What you are asked to do
Look through the records below for lines containing the string "신용등급", and report how many there are, nothing else.

The data
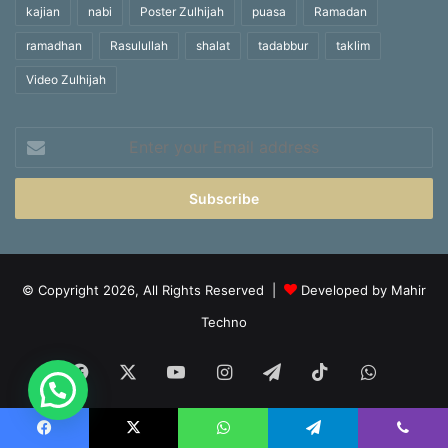
kajian
nabi
Poster Zulhijah
puasa
Ramadan
ramadhan
Rasulullah
shalat
tadabbur
taklim
Video Zulhijah
Enter
your
Email
address
© Copyright 2026, All Rights Reserved |
Developed by Mahir
Techno
Facebook
X
YouTube
Instagram
Telegram
TikTok
WhatsA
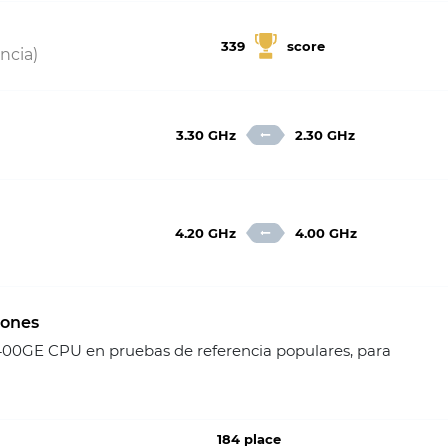
339
score
ncia)
3.30 GHz
2.30 GHz
4.20 GHz
4.00 GHz
iones
00GE CPU en pruebas de referencia populares, para
184 place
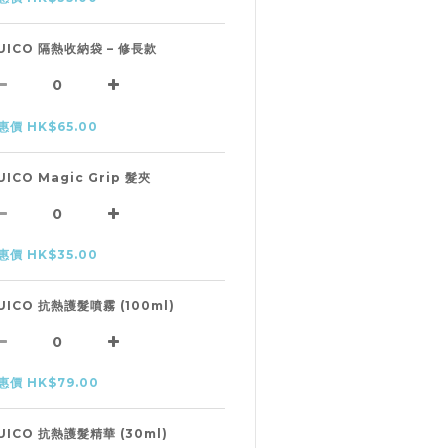
UICO 隔熱收納袋 – 修長款
惠價 HK$65.00
UICO Magic Grip 髮夾
惠價 HK$35.00
UICO 抗熱護髮噴霧 (100ml)
惠價 HK$79.00
UICO 抗熱護髮精華 (30ml)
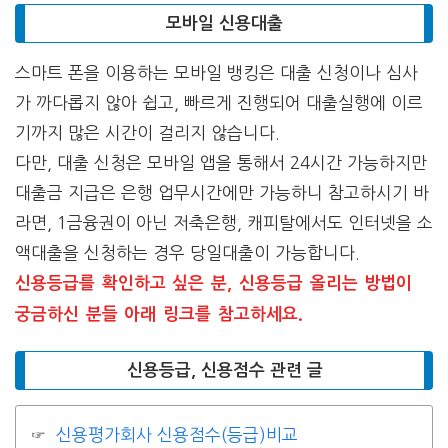
모바일 신용대출
스마트 폰을 이용하는 모바일 뱅킹은 대출 신청이나 심사
가 까다롭지 않아 쉽고, 빠르게 진행되어 대출실행에 이르
기까지 많은 시간이 걸리지 않습니다.
다만, 대출 신청은 모바일 앱을 통해서 24시간 가능하지만
대출금 지급은 은행 업무시간에만 가능하니 참고하시기 바
라면, 1금융권이 아닌 저축은행, 캐피탈에서도 인터넷을 소
액대출을 신청하는 경우 당일대출이 가능합니다.
신용등급를 확인하고 싶은 분, 신용등급 올리는 방법이
궁금하신 분들 아래 링크를 참고하세요.
신용등급, 신용점수 관련 글
신용평가회사 신용점수(등급)비교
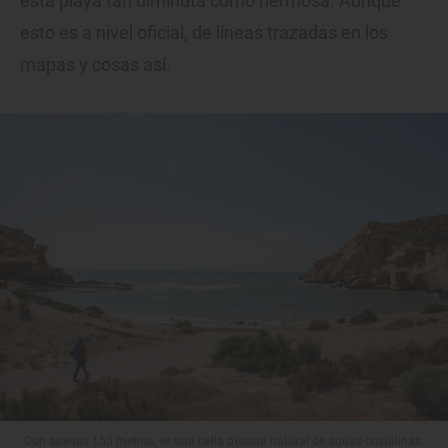
esta playa tan diminuta como hermosa. Aunque
esto es a nivel oficial, de líneas trazadas en los
mapas y cosas así.
Con apenas 150 metros, es una bella piscina natural de aguas cristalinas.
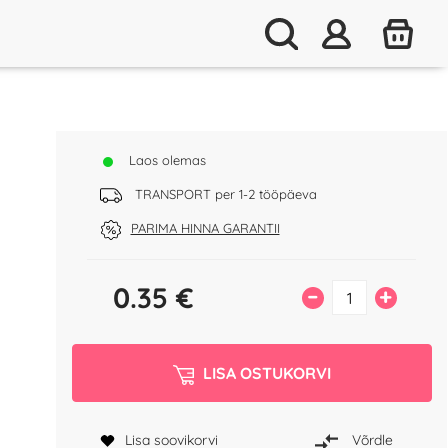
Laos olemas
TRANSPORT per 1-2 tööpäeva
PARIMA HINNA GARANTII
0.35
€
–
+
LISA OSTUKORVI
Lisa soovikorvi
Võrdle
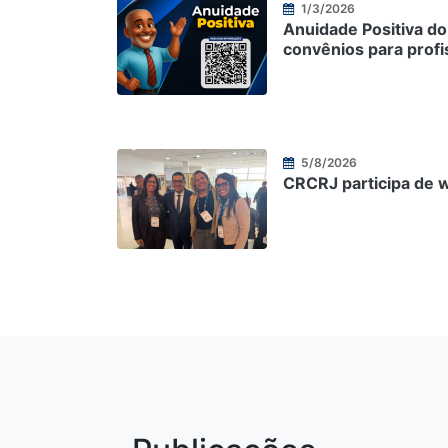
1/3/2026
Anuidade Positiva do
convênios para profi
5/8/2026
CRCRJ participa de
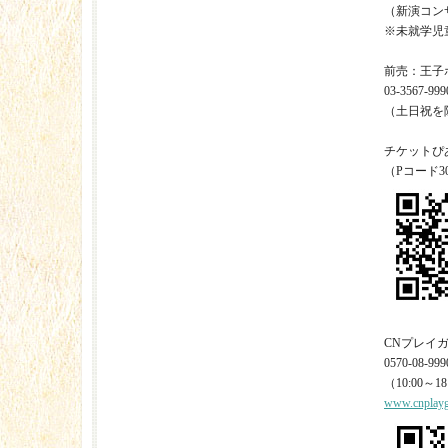
（新演コン
※未就学児
前売：王子
03-3567-999
（土日祝を除く
チケットぴ
（Pコード30
CNプレイ
0570-08-999
（10:00～18
www.cnplayg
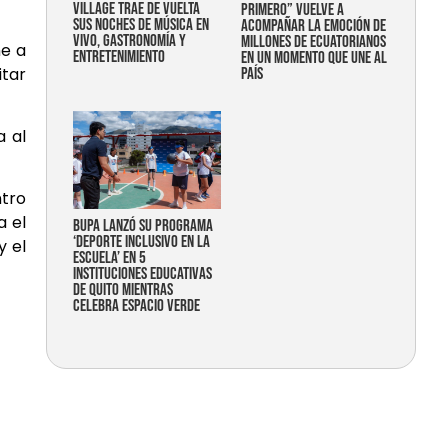
Village trae de vuelta
primero” vuelve a
sus noches de música en
acompañar la emoción de
vivo, gastronomía y
millones de ecuatorianos
me a
entretenimiento
en un momento que une al
itar
país
a al
ntro
a el
Bupa lanzó su programa
‘Deporte Inclusivo en la
y el
Escuela’ en 5
instituciones educativas
de Quito mientras
celebra espacio verde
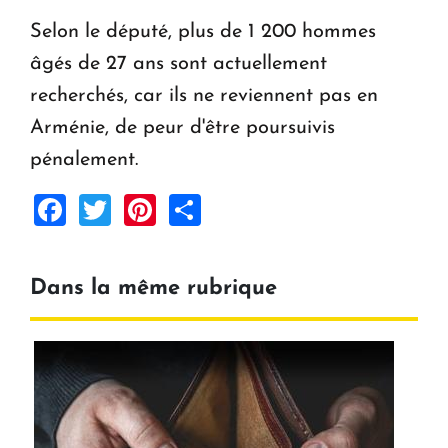
Selon le député, plus de 1 200 hommes
âgés de 27 ans sont actuellement
recherchés, car ils ne reviennent pas en
Arménie, de peur d'être poursuivis
pénalement.
Facebook
Twitter
Pinterest
Share
Dans la même rubrique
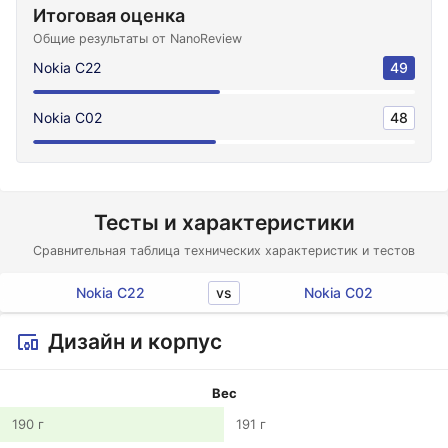
Итоговая оценка
Общие результаты от NanoReview
Nokia C22
49
Nokia C02
48
Тесты и характеристики
Сравнительная таблица технических характеристик и тестов
vs
Nokia C22
Nokia C02
Дизайн и корпус
Вес
190 г
191 г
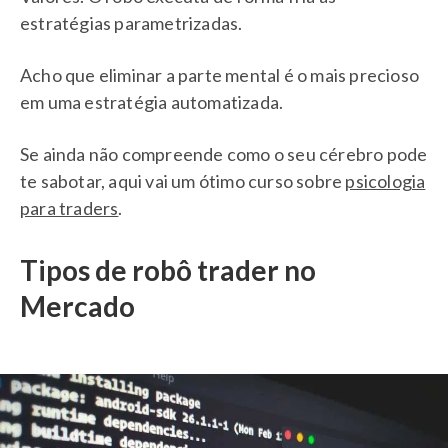
estratégias parametrizadas.
Acho que eliminar a parte mental é o mais precioso
em uma estratégia automatizada.
Se ainda não compreende como o seu cérebro pode
te sabotar, aqui vai um ótimo curso sobre
psicologia
para traders
.
Tipos de robô trader no
Mercado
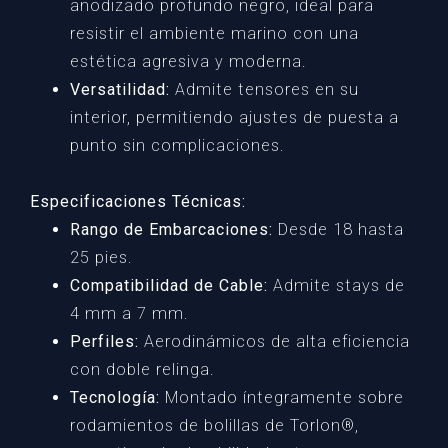
anodizado profundo negro, ideal para
resistir el ambiente marino con una
estética agresiva y moderna.
Versatilidad:
Admite tensores en su
interior, permitiendo ajustes de puesta a
punto sin complicaciones.
Especificaciones Técnicas:
Rango de Embarcaciones:
Desde 18 hasta
25 pies.
Compatibilidad de Cable:
Admite stays de
4 mm a 7 mm.
Perfiles:
Aerodinámicos de alta eficiencia
con doble relinga.
Tecnología:
Montado íntegramente sobre
rodamientos de bolillas de Torlon®,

Result for this exercise
2